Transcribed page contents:
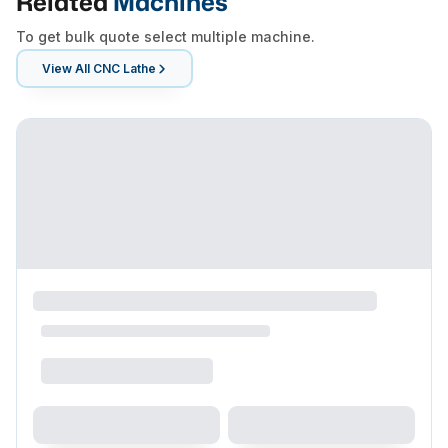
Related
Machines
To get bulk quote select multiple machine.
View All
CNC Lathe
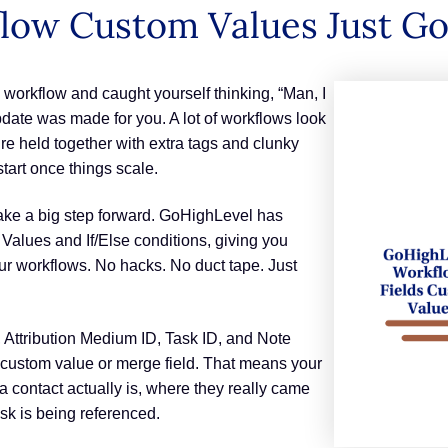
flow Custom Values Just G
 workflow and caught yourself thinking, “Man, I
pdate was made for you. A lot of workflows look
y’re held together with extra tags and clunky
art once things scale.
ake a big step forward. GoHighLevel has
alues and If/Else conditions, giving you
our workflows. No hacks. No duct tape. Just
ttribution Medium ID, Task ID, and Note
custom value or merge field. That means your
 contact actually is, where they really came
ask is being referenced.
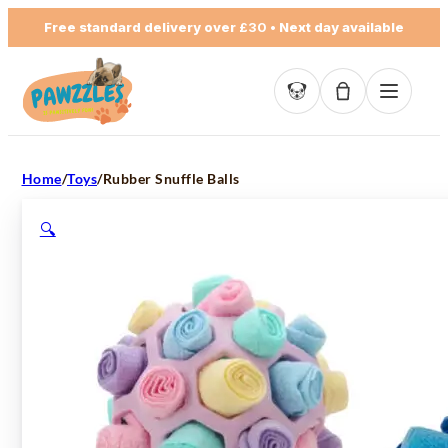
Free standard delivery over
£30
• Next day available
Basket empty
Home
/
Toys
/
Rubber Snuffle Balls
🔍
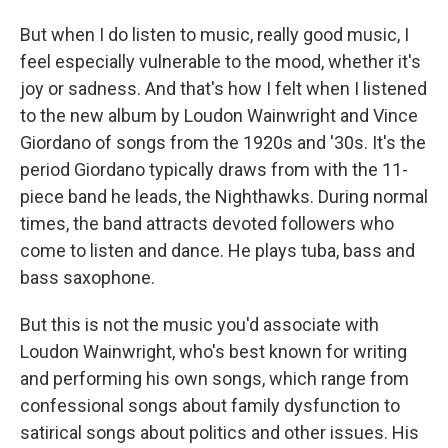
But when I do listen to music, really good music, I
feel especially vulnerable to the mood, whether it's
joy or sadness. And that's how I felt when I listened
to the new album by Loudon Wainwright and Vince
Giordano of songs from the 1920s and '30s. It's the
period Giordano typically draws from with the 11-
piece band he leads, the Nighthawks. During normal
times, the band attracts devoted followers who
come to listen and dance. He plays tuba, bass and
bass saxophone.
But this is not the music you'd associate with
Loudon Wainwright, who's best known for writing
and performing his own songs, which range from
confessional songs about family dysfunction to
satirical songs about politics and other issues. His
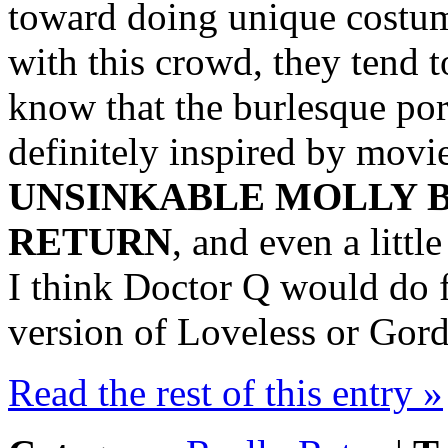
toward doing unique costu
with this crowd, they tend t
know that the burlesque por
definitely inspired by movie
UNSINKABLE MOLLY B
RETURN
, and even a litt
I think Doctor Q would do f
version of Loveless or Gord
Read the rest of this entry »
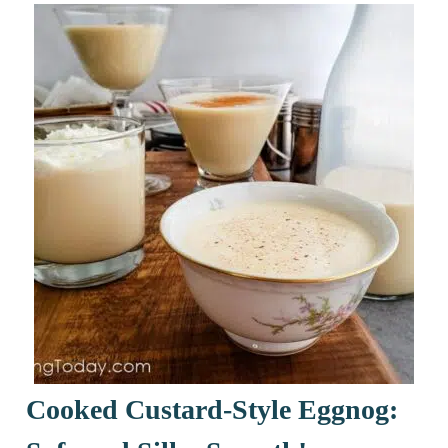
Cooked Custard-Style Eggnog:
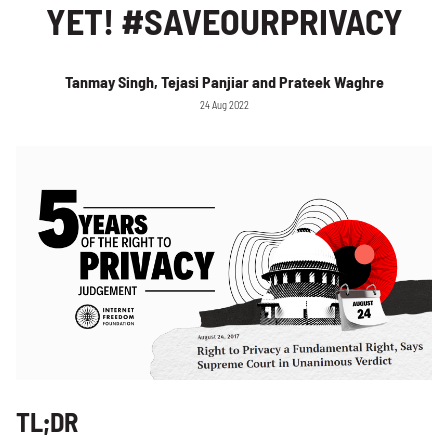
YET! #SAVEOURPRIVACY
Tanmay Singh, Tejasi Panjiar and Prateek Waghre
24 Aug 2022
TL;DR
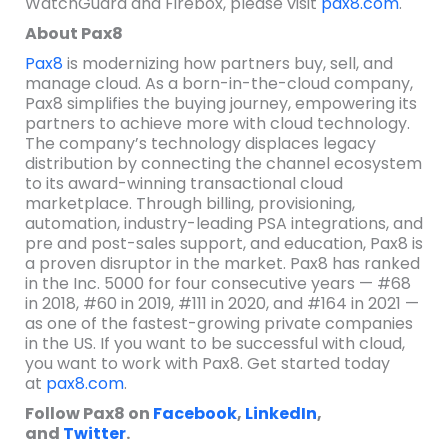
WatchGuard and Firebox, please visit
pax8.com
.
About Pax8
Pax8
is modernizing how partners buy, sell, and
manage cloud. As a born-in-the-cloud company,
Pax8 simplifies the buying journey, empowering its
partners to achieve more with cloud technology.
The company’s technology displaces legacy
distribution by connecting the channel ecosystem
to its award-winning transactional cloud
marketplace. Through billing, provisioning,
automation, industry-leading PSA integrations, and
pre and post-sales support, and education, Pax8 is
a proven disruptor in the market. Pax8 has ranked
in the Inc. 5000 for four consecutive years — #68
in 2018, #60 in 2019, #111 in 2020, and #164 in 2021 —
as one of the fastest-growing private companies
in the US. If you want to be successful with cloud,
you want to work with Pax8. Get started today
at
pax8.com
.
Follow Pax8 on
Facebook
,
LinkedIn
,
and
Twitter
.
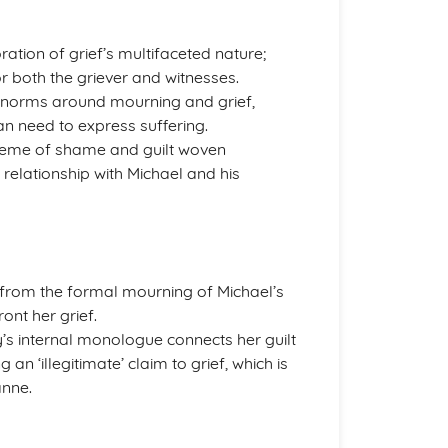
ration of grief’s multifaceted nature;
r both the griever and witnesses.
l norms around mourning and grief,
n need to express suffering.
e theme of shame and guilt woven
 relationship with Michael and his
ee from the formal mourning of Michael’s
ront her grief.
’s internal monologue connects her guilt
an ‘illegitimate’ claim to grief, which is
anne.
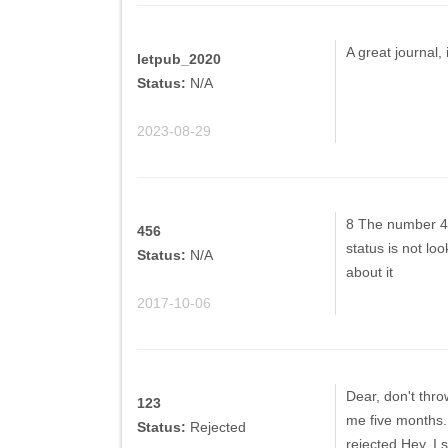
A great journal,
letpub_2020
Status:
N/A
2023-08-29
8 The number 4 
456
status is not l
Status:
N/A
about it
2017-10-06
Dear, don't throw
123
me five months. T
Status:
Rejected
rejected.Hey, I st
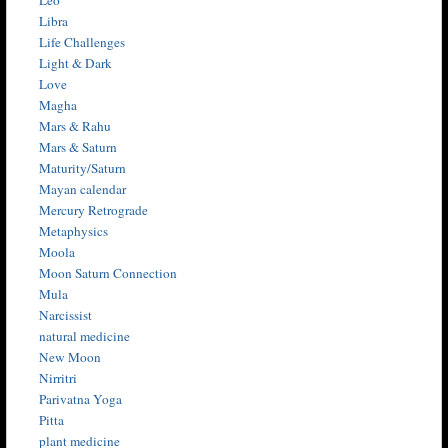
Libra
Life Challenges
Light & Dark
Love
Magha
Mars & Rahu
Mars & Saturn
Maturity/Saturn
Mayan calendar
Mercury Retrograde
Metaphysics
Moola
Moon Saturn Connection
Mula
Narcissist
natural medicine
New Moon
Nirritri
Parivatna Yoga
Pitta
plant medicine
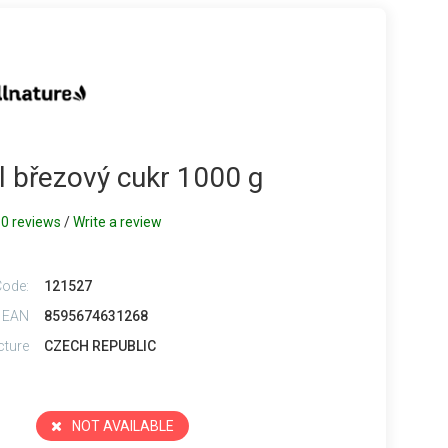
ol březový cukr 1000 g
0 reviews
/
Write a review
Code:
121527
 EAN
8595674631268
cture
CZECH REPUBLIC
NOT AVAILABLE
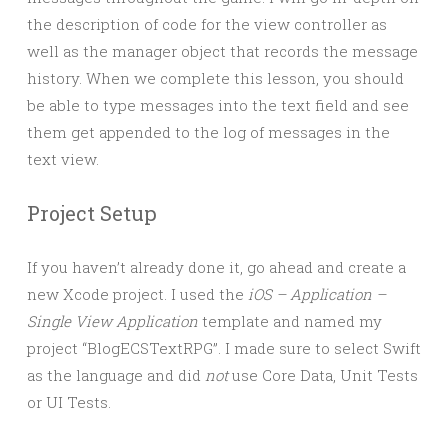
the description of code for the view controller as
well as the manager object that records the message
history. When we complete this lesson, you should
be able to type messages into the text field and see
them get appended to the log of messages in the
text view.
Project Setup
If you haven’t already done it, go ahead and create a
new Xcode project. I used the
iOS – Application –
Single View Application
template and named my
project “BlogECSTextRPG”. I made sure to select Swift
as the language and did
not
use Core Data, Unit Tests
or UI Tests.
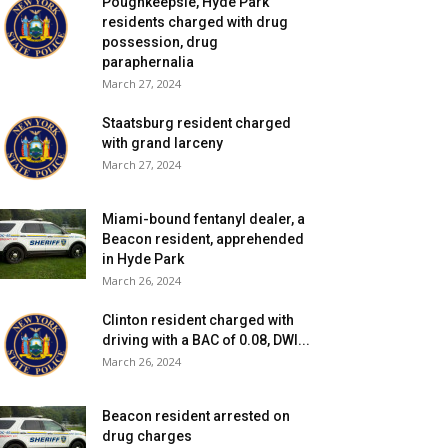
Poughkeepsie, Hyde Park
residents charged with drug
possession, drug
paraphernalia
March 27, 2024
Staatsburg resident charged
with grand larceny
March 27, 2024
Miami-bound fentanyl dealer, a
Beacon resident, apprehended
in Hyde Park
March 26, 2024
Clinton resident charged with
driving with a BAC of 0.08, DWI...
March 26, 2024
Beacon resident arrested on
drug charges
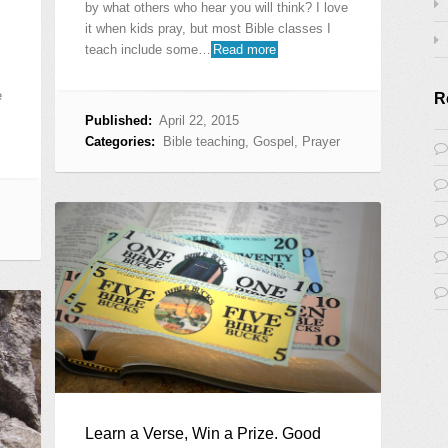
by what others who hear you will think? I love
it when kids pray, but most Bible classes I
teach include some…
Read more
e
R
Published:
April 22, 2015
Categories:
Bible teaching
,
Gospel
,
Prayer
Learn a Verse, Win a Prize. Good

## WHAT TO WORK ON:
Say how many lines of the entries above include the string "Park", giving the number and nothing else.

## YOUR SOLUTION:
2